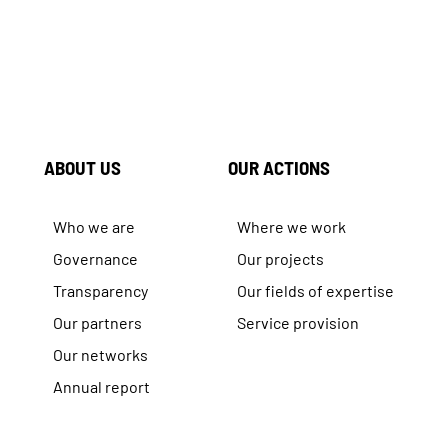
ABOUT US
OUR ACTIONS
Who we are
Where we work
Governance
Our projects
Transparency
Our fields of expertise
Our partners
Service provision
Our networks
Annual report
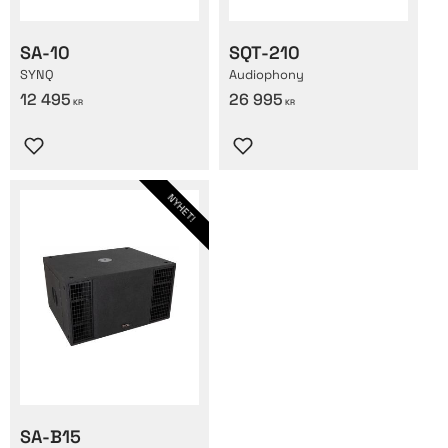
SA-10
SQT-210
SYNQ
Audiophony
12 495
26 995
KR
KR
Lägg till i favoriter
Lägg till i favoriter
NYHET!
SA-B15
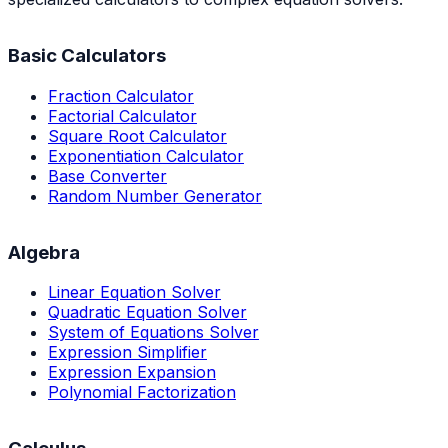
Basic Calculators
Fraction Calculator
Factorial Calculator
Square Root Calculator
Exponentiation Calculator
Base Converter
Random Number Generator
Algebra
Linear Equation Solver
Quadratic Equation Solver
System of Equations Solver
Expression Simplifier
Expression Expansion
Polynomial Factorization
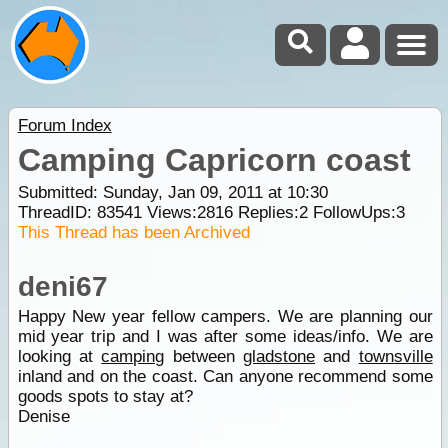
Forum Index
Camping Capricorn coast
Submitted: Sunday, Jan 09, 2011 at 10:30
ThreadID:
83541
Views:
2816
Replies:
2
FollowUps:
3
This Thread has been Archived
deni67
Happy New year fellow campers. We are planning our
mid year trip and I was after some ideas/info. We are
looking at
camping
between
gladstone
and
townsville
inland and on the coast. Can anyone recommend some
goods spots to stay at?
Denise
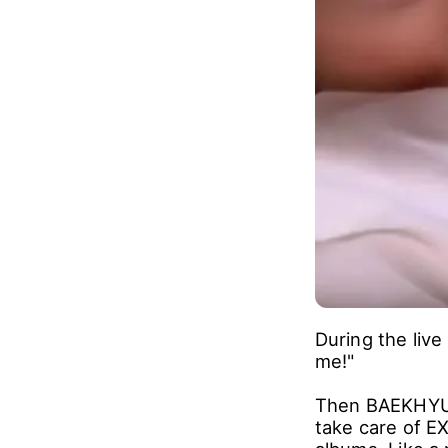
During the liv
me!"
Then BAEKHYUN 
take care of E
....
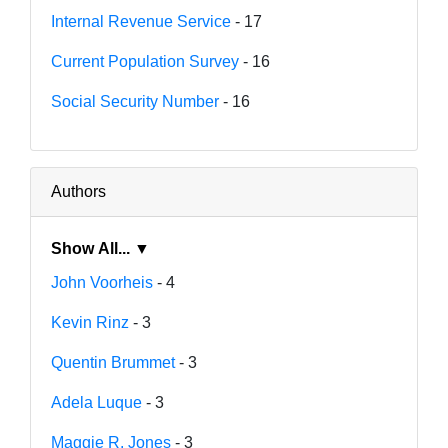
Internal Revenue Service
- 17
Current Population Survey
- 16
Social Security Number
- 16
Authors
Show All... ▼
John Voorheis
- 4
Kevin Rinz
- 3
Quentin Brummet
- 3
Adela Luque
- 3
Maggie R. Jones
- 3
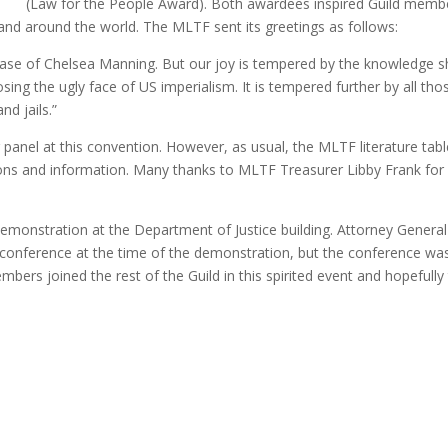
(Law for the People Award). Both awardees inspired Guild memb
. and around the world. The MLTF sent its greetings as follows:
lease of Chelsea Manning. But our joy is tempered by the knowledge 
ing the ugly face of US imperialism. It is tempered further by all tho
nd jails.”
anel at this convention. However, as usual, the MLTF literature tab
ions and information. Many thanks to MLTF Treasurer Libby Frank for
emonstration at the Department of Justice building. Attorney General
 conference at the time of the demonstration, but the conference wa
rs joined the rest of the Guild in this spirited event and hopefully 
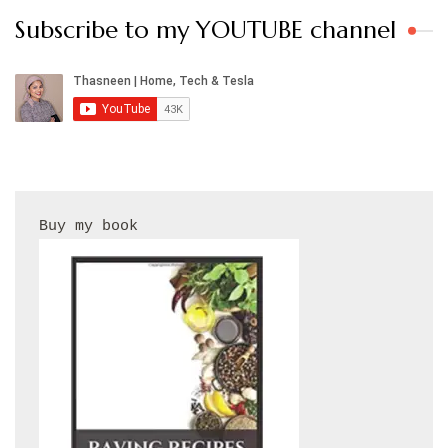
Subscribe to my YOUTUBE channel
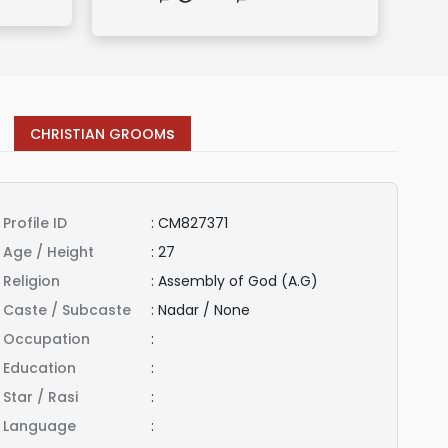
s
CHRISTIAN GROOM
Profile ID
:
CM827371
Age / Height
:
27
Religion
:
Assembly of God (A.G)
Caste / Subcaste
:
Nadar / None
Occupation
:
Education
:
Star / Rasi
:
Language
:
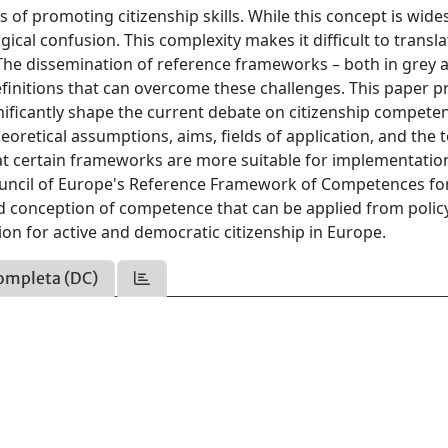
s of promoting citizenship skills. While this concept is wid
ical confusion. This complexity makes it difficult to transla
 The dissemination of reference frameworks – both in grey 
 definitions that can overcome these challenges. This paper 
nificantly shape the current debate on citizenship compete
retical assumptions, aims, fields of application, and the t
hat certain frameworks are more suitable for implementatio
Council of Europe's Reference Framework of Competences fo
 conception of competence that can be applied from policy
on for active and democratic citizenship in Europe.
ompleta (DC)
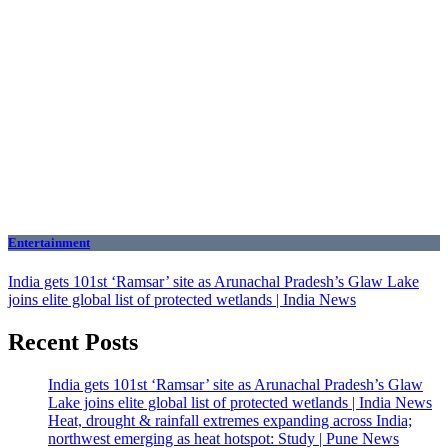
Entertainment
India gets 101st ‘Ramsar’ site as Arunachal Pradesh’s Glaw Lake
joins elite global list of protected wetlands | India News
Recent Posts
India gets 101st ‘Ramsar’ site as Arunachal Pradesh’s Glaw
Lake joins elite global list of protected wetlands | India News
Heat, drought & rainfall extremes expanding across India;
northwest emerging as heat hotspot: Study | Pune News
....
__Activity__
Leave the pictures out, and transcribe exactly the lines above starting at the one that contains "CHRISTIAN GROOM" and ending at the one that contains "s of promoting".

__Result of this task__
CHRISTIAN GROOM
Profile ID
:
CM827371
Age / Height
:
27
Religion
:
Assembly of God (A.G)
Caste / Subcaste
:
Nadar / None
Occupation
:
Education
:
Star / Rasi
:
Language
:
s of promoting citizenship skills. While this concept is wid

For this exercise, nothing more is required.